Another way to make customers see the value in the first offer is to partner it with an unappealing offer. For example, the chef Antonio Carlucci had a Vespa Scooter for sale along with the pasta and salads on the menu. This is called a perceptual contrast that affects negotiations.
Giving People Time
Apart from all the aforementioned tactics, there is one factor that affects negotiations and often tends to result in failure. That factor is time. People sometimes need time to make decisions. Negotiations and persuasion should always take the time factor into account.
When one thinks of making decisions for or in the future, they involve abstract thinking and take time to consider how one’s own morals and values fit in with the decision making. If the decision fits in, the person is more likely to agree to the negotiation.
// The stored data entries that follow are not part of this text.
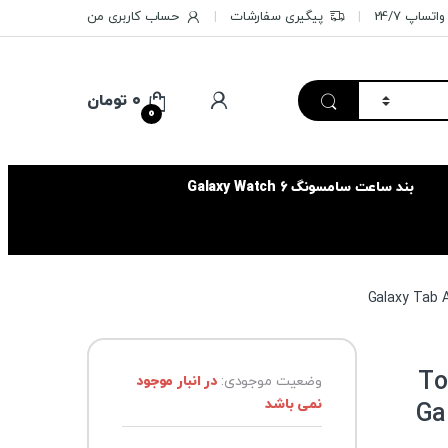
تساپ 24/7
پیگیری سفارشات
حساب کاربری من
۰
تومان
0
بند ساعت سامسونگ Galaxy Watch 6
سیس مدل Toby
وضعیت موجودی:
در انبار موجود
نمی باشد
Galax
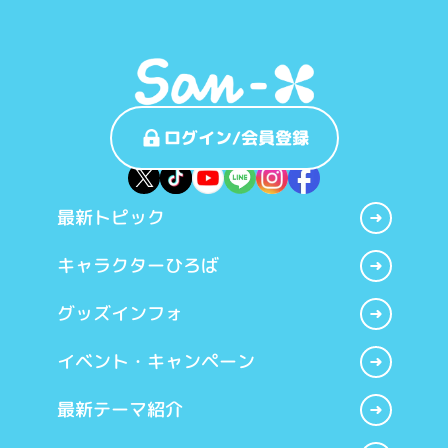
ログイン/会員登録
最新トピック
キャラクターひろば
グッズインフォ
イベント・キャンペーン
最新テーマ紹介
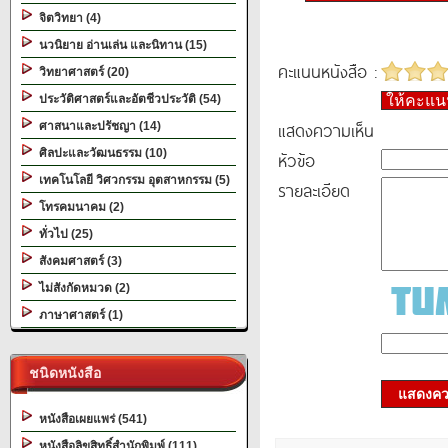
จิตวิทยา (4)
นวนิยาย อ่านเล่น และนิทาน (15)
คะแนนหนังสือ :
วิทยาศาสตร์ (20)
ประวัติศาสตร์และอัตชีวประวัติ (54)
ให้คะแ
แสดงความเห็น
ศาสนาและปรัชญา (14)
ศิลปะและวัฒนธรรม (10)
หัวข้อ
เทคโนโลยี วิศวกรรม อุตสาหกรรม (5)
รายละเอียด
โทรคมนาคม (2)
ทั่วไป (25)
สังคมศาสตร์ (3)
ไม่สังกัดหมวด (2)
ภาษาศาสตร์ (1)
ชนิดหนังสือ
แสดงควา
หนังสือเผยแพร่ (541)
หนังสือลิขสิทธิ์สำนักพิมพ์ (111)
Therefore, if one has to make plans with friends to go out on a particular day, it is better to ask them as early as possible. They will more likely to agree to make a plan if they dint have definite plans in place.
This concept also works in the opposite. Essentially, for influencing negotiations that are time-bound, giving more time for decision-making could result in failed negotiations.
Persuasion is a powerful tool in changing behaviors and impacting commitment. It depends on and is influenced by the environment, by the influences of the majority, by paying keen attention to one’s own and other mistakes, by portraying confidence, by fostering motivation and encouraging commitment, and manipulating the time given to people to make decisions.
People who want to improve their negotiation skills should focus on making those small yet essential changes in their behaviours.